15. (4) A rocket is launched vertically from Earth's surface with a velocity of 3.4 km/s. How high does it go from Earth's centre?

Homework Equations

Ek = 1/2mv^2
Eg = -GMm/r

The Attempt at a Solution

1/2mv^2 = -GMm/r
1/2(3400)^2 = 6.673*10^-11*5.978*10^24/r
r = -6.9*10^11 m

How do i get rid of the negative?

Thanks for your time

 

[rock.freak667]

Remember Eg is the energy needed to move the mass to infinity, so the change in Eg is the change in ke.

The change in PE is positive, and the change in KE is 0.5mv²

So you will have 0.5mv²= GMm/r

 

[I Like Pi]

Remember Eg is the energy needed to move the mass to infinity, so the change in Eg is the change in ke.

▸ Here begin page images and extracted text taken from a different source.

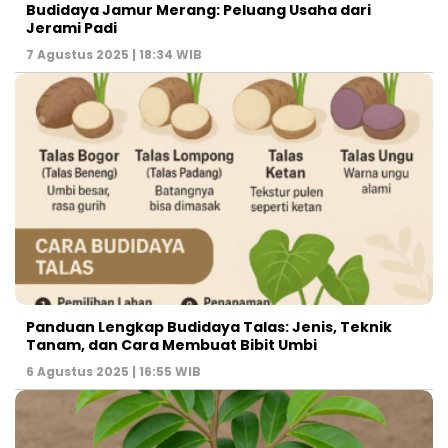
Budidaya Jamur Merang: Peluang Usaha dari
Jerami Padi
7 Agustus 2025 | 18:34 WIB
Panduan Lengkap Budidaya Talas: Jenis, Teknik
Tanam, dan Cara Membuat Bibit Umbi
6 Agustus 2025 | 16:55 WIB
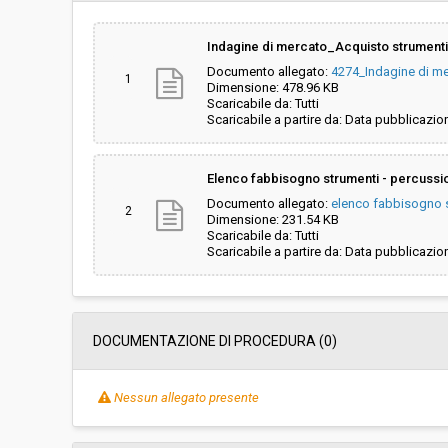
Importo a base di gara soggetto a
-
ribasso:
Indagine di mercato_Acquisto strument
Documento allegato:
4274_Indagine di m
Costi di sicurezza non soggetti a
-
1
Dimensione: 478.96 KB
ribasso:
Scaricabile da: Tutti
Scaricabile a partire da: Data pubblicazio
Elenco fabbisogno strumenti - percussi
Documento allegato:
elenco fabbisogno s
2
Dimensione: 231.54 KB
Scaricabile da: Tutti
Scaricabile a partire da: Data pubblicazio
DOCUMENTAZIONE DI PROCEDURA (0)
Nessun allegato presente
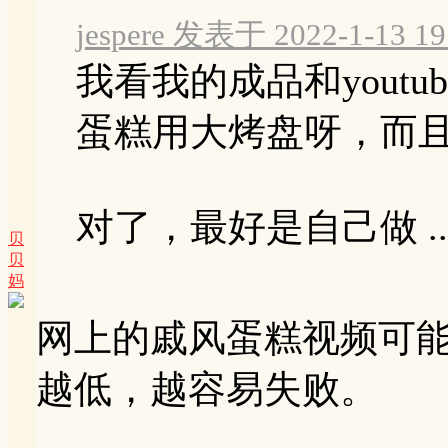
jespere 发表于 2022-1-13 19
我看我的成品和yout
蛋糕用大烤盘呀，而
对了，最好是自己做 ..
贝
贝
妈
网上的戚风蛋糕视频可
越低，越容易失败。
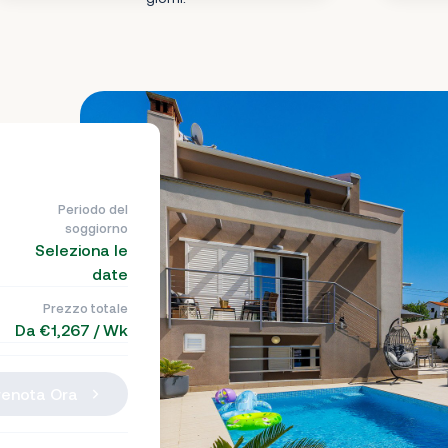
Periodo del
soggiorno
Seleziona le
date
Prezzo totale
Da €1,267 / Wk
renota Ora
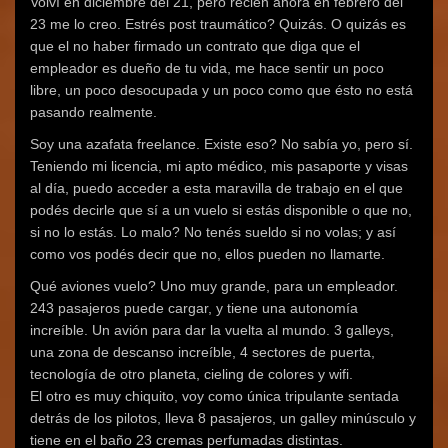
Volví en diciembre del 21, pero recién ahora en febrero del
23 me lo creo. Estrés post traumático? Quizás. O quizás es
que el no haber firmado un contrato que diga que el
empleador es dueño de tu vida, me hace sentir un poco
libre, un poco desocupada y un poco como que ésto no está
pasando realmente.
Soy una azafata freelance. Existe eso? No sabía yo, pero sí.
Teniendo mi licencia, mi apto médico, mis pasaporte y visas
al día, puedo acceder a esta maravilla de trabajo en el que
podés decirle que sí a un vuelo si estás disponible o que no,
si no lo estás. Lo malo? No tenés sueldo si no volas; y así
como vos podés decir que no, ellos pueden no llamarte.
Qué aviones vuelo? Uno muy grande, para un empleador.
243 pasajeros puede cargar, y tiene una autonomía
increíble. Un avión para dar la vuelta al mundo. 3 galleys,
una zona de descanso increíble, 4 sectores de puerta,
tecnología de otro planeta, cieling de colores y wifi.
El otro es muy chiquito, voy como única tripulante sentada
detrás de los pilotos, lleva 8 pasajeros, un galley minúsculo y
tiene en el baño 23 cremas perfumadas distintas.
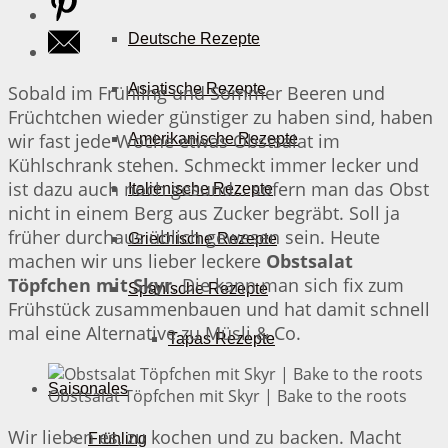
Deutsche Rezepte
Asiatische Rezepte
Sobald im Frühling und Sommer Beeren und
Früchtchen wieder günstiger zu haben sind, haben
wir fast jede Woche etwas Obstsalat im
Amerikanische Rezepte
Kühlschrank stehen. Schmeckt immer lecker und
ist dazu auch noch gesund… sofern man das Obst
Italienische Rezepte
nicht in einem Berg aus Zucker begräbt. Soll ja
früher durchaus üblich gewesen sein. Heute
Griechische Rezepte
machen wir uns lieber leckere
Obstsalat
Töpfchen mit Skyr
. Die kann man sich fix zum
Spanische Rezepte
Frühstück zusammenbauen und hat damit schnell
mal eine Alternative zu Müsli & Co.
Tapas Rezepte
Saisonales
Obstsalat Töpfchen mit Skyr | Bake to the roots
Wir lieben es, zu kochen und zu backen. Macht
Frühling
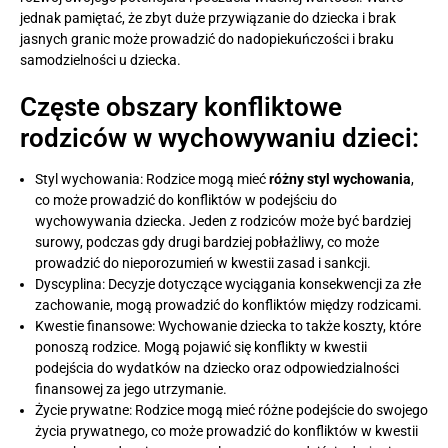
jednak pamiętać, że zbyt duże przywiązanie do dziecka i brak
jasnych granic może prowadzić do nadopiekuńczości i braku
samodzielności u dziecka.
Częste obszary konfliktowe
rodziców w wychowywaniu dzieci:
Styl wychowania: Rodzice mogą mieć
różny styl wychowania
,
co może prowadzić do konfliktów w podejściu do
wychowywania dziecka. Jeden z rodziców może być bardziej
surowy, podczas gdy drugi bardziej pobłażliwy, co może
prowadzić do nieporozumień w kwestii zasad i sankcji.
Dyscyplina: Decyzje dotyczące wyciągania konsekwencji za złe
zachowanie, mogą prowadzić do konfliktów między rodzicami.
Kwestie finansowe: Wychowanie dziecka to także koszty, które
ponoszą rodzice. Mogą pojawić się konflikty w kwestii
podejścia do wydatków na dziecko oraz odpowiedzialności
finansowej za jego utrzymanie.
Życie prywatne: Rodzice mogą mieć różne podejście do swojego
życia prywatnego, co może prowadzić do konfliktów w kwestii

The change in PE is positive, and the change in KE is 0.5mv²

So you will have 0.5mv²= GMm/r

Thanks! so I just ignore the negative sign?

 

[rock.freak667]

Thanks! so I just ignore the negative sign?

Well you don't really ignore is as it cancels out. But in essence, yes you can ignore it.

 

[I Like Pi]

Well you don't really ignore is as it cancels out. But in essence, yes you can ignore it.

How does it cancel out?

thanks for your help!

 

[Delphi51]

I think it is a little more complicated. Notice that -GMm/r is zero at r = infinity (as someone already wrote) and that it gets larger as r increases. So, quite a large negative value at the surface. A smaller negative value a few km up. It really only has meaning when you take the difference for two different radii. You'll need something like this:
0.5mv² = -GMm/r - (-GMm/r)
where one of the r's is the Earth's radius and the other the radius you are looking for.

 

[I Like Pi]

I think it is a little more complicated. Notice that -GMm/r is zero at r = infinity (as someone already wrote) and that it gets larger as r increases. So, quite a large negative value at the surface. A smaller negative value a few km up. It really only has meaning when you take the difference for two different radii. You'll need something like this:
0.5mv² = -GMm/r - (-GMm/r)
where one of the r's is the Earth's radius and the other the radius you are looking for.

Thank you ! Makes sense. Now if i want to find the rocket's distance from EARTH'S SURFACE, would I just subtract the radius of the Earth from the answer i get above?

Thanks again!

 

[Delphi51]

Right on the subtraction.
Most welcome and good luck on the next one.